The court’s discretion when deciding whether to adjourn
[20]      While the court was fully entitled to proceed (see paragraphs [18] and [19] above), the court had a discretion whether or not to adjourn the case in the light of the e-mailed correspondence from the appellant and his GP.  The decision was one for the sheriff.  In the present case, previous proof diets had been unable to proceed.  By the time of the fifth proof diet on 15 May 2014, the pigs and hens had been in the care of the respondents since 26 February 2014.  The sheriff was advised that the cost of their upkeep was about £500 per week, with total costs to the date of the fifth proof diet being over £4,000 (sheriff’s note page 4).  The GP’s letter was not “on soul and conscience”.  The GP did not state that it was her professional opinion that the appellant was unable to attend, but simply passed on a message from the appellant that he was unable to attend.  The appellant’s own e-mail of 15 May 2014 did not state that he was medically unfit to attend, and in fact made it clear that he had not been examined by a doctor as at 15 May 2014.  The sheriff was advised (page 4 of his note) that, although the appellant said in his e‑mail that he had been ill since the previous Friday, he had been seen on the evening of Sunday 11 May 2014 on the roof of the pig enclosure at the site, and a neighbour had also seen him driving on Monday 12 May 2014.  Having considered all the circumstances, the sheriff ultimately reached the view that the hearing should proceed.  Bearing in mind the guidance given as to the exercise of such discretion in Britton v Central Regional Council 1986 SLT 207;  Bellenden v Satterthwaite [1948] 1 All ER 343 at page 345B;  Macphail, Sheriff Court Practice (3rd ed) paragraphs 18.111-18.112;  and The Scottish Ministers v Smith 2010 SLT 1100, paragraphs [5] – [7], the sheriff’s conclusion cannot, in our view, be criticised.  The subsequent letter dated 27 May 2014 from the GP is arguably irrelevant to the question of the sheriff’s discretion as exercised on 15 May 2014.  But even if its contents are taken into account, we are not persuaded that the sheriff could be said to have erred, for the reasons given by the Sheriff Principal in paragraph 30 of her judgment dated 30 June 2014 (with one qualification, namely that the appellant, as we understood him, advised us that his GP had examined him in order to write the letter of 27 May 2014). 
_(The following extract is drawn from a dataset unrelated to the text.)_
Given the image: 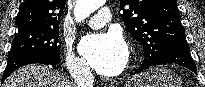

The merits of the summary application
[21]      In our view the sheriff was, on the basis of the material before him, entitled to be satisfied that the terms of section 32 of the 2006 Act had been complied with, and that he had power to make a disposal order in terms of section 34.  In making the order, the sheriff expressly had regard to the desirability of (a) protecting the value of the pigs, and (b) avoiding increasing any expenses which might require to be reimbursed.  As for the letter from Crombies butchers, Edinburgh, we agree with all the observations made by the Sheriff Principal in her judgment at paragraph 35.  A further letter mentioned by the appellant, from Peter McLaren of Ballencrieff Pork, had not been lodged in process and could not, therefore, be taken into account by the sheriff.  In any event, the obligation in section 34(8) – “to have regard to the desirability of … protecting the value of [the pigs]” – seems to us not to be restricted to ascertaining their actual value at any particular time (as the sale price achieved at auction should prima facie be the most accurate method of ascertaining their current market value), but rather to be directed to making an order whereby the pigs would (a) be properly cared for such that their general condition (and thus their value) would not deteriorate;  and (b) be sold in such a way that the animals’ proper market value would be realised.  In granting the orders he did, the sheriff clearly fulfilled the terms of section 34(8):  see page 8 of the sheriff’s note.  The fact that a letter from Crombies arguably contained a different valuation from that of Lawrie & Symington is, in our view, irrelevant.



[22]      In the result, for the reasons given above, we are not persuaded that there is any merit in this appeal.


[23]      We refuse the appeal and continue any question relating to expenses.